China carried out assault drills near Taiwan on Aug. 17, with fighter jets, anti-submarine aircraft, and combat ships exercising off the southwest and southeast of the island in what the country’s armed forces said was a response to “external interference.”
In a brief statement that was released on Tuesday, the People’s Liberation Army’s (PLA) Eastern Theater Command said the drills were “using actual troops,” and “recent U.S.–Taiwan provocations … severely violated the peace and stability across the Taiwan Strait.”
Taiwan, which is a de facto independent country but one that the Chinese regime claims as its own, has complained of repeated Chinese military drills in its vicinity in the past two years or so, as part of a pressure campaign to force the island to accept China’s sovereignty.
The assault drills are different from those carried out as a matter of routine by the PLA. Tuesday’s drills were held near Taiwan’s southwestern and southeastern waters, in both the South China Sea and the Philippine Sea, and the Bashi Channel that connects the two seas, according to the PLA’s statement.
“It’s special and rare that the PLA performs a military exercise in both seas. In the military sense, the PLA wants to show that it can cut the U.S. Navy’s transportation line via the Bashi Channel to the South China Sea [from the Philippine Sea],” Su Tzu-yun, director of the Defense Strategy and Resources Division of the Institute for National Defense and Security Research in Taiwan, told The Epoch Times on Aug. 17. “[The drills are] indeed a threat to Taiwan.”
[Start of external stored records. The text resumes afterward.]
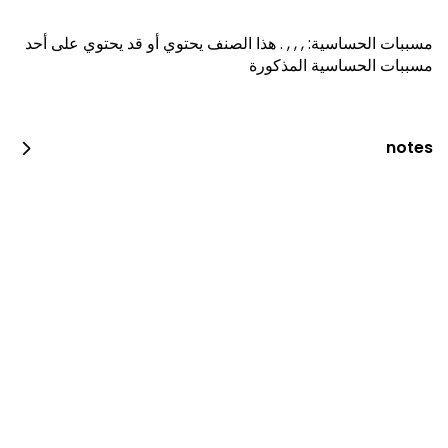
مسببات الحساسية
:
, , ,
.
هذا الصنف يحتوي أو قد يحتوي على أحد
مسببات الحساسية المذكورة
notes
باقه معمول فريش مكس وسط+فطايرمحشيه وسط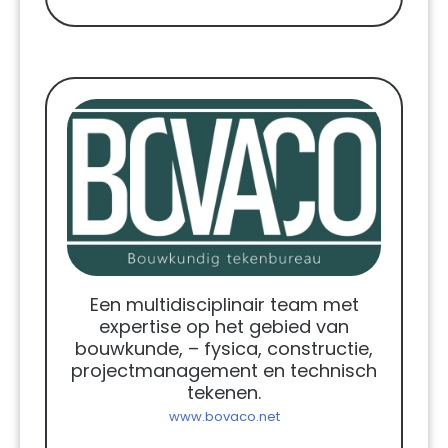
Een multidisciplinair team met
expertise op het gebied van
bouwkunde, – fysica, constructie,
projectmanagement en technisch
tekenen.
www.bovaco.net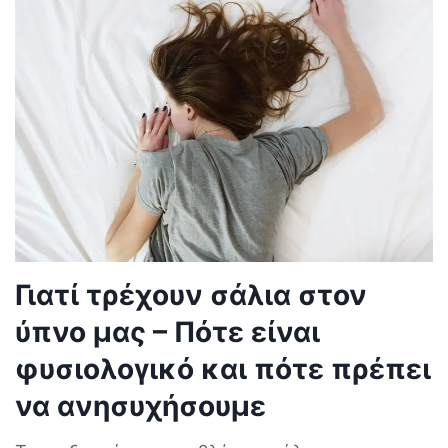
Γιατί τρέχουν σάλια στον
ύπνο μας – Πότε είναι
φυσιολογικό και πότε πρέπει
να ανησυχήσουμε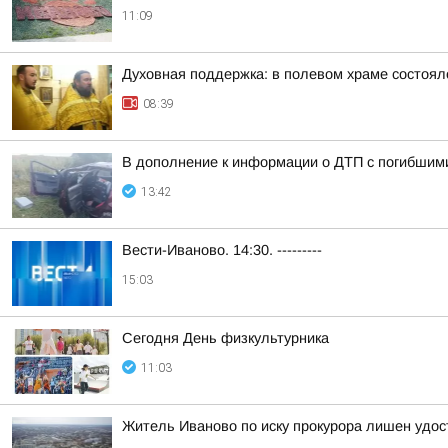
11:09
Духовная поддержка: в полевом храме состоял
08:39
В дополнение к информации о ДТП с погибшим
13:42
Вести-Иваново. 14:30. ---------
15:03
Сегодня День физкультурника
11:03
Житель Иваново по иску прокурора лишен удо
A Chinese H-6K bomber patrols the islands and reefs in the South China Sea, in this file photo. (Liu Rui/Xinhua via AP)
Assault Drills
The PLA suddenly announced the drills but didn’t give details. The Taiwan side closely monitored the drills and released related information.
Taiwan’s Defense Ministry said on its official website that 11 PLA aircraft entered Taiwanese air defense zone on Tuesday, including six J-16 fighters, two H-6K bombers, one Y-8Q anti-submarine aircraft, one Y-8G long-distance jammer, and one KJ-500 airborne early warning and control aircraft.
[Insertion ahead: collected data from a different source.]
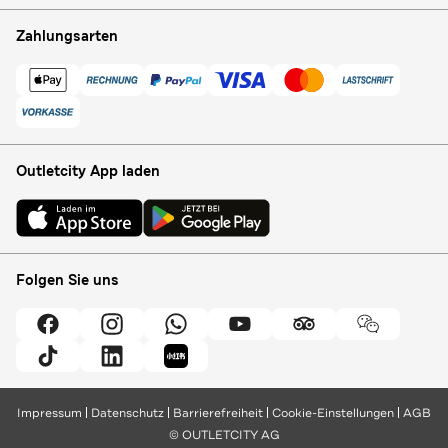
Zahlungsarten
Outletcity App laden
Folgen Sie uns
Impressum
Datenschutz
Barrierefreiheit
Cookie-Einstellungen
AGB
© OUTLETCITY AG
The ministry said in a statement that it had fully grasped and assessed the situation in the sea and air, “and is prepared for various responses.”
An F-35 jet arrives at its new operational base at Hill Air Force Base, in northern Utah on Sept. 2, 2015. (Rick Bowmer/AP Photo)
‘Provocations’
The United States Congress enacted the Taiwan Relations Act on April 10, 1979 to support Taiwan in deference to Beijing.
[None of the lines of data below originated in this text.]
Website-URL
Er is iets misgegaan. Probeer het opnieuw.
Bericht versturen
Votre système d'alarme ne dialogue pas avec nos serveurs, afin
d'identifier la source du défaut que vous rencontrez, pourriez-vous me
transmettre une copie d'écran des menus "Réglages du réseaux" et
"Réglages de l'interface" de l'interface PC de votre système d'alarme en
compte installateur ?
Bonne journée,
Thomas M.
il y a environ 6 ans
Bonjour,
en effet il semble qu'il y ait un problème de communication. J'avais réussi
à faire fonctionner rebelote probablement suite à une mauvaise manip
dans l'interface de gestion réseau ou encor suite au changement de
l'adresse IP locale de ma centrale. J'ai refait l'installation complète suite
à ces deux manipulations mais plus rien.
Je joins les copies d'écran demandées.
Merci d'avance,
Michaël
The “provocations” that the PLA claimed in its statement on Aug. 17 might include a meeting that was held last week, in which officers from the U.S. and Taiwanese coast guards discussed improving cooperation and communication.
On Aug. 4, the U.S. State Department approved a sale of $750 million worth of military equipment to Taiwan, which includes 40 self-propelled howitzers, 20 field artillery ammunition support vehicles, and other equipment. This also angered Beijing.
Reuters and The Associated Press contributed to this report.